The mayor also announced last week that Uber opened a hub in the shopping center in East River Park NE, which will provide support for Uber drivers and is expected to hire 25 full-time employees.

“These neighborhoods are open for business,” said Snowden, who lives in the Deanwood neighborhood in Ward 7. “It is a matter of cultivating the right partnerships with the right retailers.”

Howard, a marketer for a dental company, said he appreciated news about Starbucks but would rather see a grocery store or more affordable housing. There are only three supermarkets between Wards 7 and 8. At a Starbucks in the District, a medium latte can cost more than $4.

“The city needs to be doing all it can to help the working poor,” he said.

Previous attempts to attract supermarkets east of the river - over multiple city administrations - have failed.

Bowser’s critics questioned whether she could have done more in 2016 when Walmart abruptly pulled out of a deal to build two stores east of the Anacostia, after receiving approval from the city to build three stores in wealthier parts of the city. The retailer said the projects were scrapped because of disappointing performances at its other D.C. stores and increased costs for the proposed stores.
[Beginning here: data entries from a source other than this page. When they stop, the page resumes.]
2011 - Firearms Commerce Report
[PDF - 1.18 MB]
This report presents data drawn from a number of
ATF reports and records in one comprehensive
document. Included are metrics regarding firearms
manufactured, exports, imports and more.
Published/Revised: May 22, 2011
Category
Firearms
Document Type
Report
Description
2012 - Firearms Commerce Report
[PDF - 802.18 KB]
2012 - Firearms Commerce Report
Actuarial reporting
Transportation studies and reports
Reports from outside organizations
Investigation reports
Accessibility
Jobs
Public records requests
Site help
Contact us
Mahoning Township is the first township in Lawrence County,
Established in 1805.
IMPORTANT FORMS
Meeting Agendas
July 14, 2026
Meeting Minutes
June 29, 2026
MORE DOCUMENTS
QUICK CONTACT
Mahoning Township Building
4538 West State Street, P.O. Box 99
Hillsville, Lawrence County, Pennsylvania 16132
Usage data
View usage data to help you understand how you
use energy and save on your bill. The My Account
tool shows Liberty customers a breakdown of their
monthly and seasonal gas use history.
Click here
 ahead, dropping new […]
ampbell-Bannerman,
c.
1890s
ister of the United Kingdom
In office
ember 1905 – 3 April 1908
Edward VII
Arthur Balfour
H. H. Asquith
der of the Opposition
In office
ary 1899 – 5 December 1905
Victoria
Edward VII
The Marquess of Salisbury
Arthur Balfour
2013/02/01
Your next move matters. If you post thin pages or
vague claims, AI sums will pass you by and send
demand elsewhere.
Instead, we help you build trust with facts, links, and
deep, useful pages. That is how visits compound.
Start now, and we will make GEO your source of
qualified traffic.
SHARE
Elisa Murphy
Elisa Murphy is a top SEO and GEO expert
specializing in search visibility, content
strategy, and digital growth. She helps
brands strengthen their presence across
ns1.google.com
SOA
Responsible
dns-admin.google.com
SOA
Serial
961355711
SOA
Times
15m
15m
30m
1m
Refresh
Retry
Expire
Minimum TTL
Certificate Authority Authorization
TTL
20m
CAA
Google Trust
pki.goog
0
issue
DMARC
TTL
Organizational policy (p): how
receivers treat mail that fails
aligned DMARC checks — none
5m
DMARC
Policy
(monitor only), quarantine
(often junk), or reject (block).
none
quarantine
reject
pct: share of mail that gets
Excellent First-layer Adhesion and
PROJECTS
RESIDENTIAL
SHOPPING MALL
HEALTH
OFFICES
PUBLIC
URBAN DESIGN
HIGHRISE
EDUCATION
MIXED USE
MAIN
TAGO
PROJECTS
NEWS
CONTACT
“I’m blood mad,” Bowser said at the time.

Although no major retailers have been announced to replace Walmart in the Skyland Town Center in Southeast and the Capitol Gateway Marketplace in Northeast, Snowden said her office is continuing to try to secure retailers in demand by the community.

Snowden, whose position Bowser created when she took office in 2015 to focus on the needs of overlooked communities, said that there are some who “are fearful of progress and what it means for the future” but that the vast majority of residents are “hungry for retail.”

Taboris Johnson, a maintenance worker who lives across the street from Maple View Flats, is one of those residents.

“It’s bringing business to the area, and a diversity of people,” said Johnson, 28, a Bowser supporter. “And they have free WiFi.”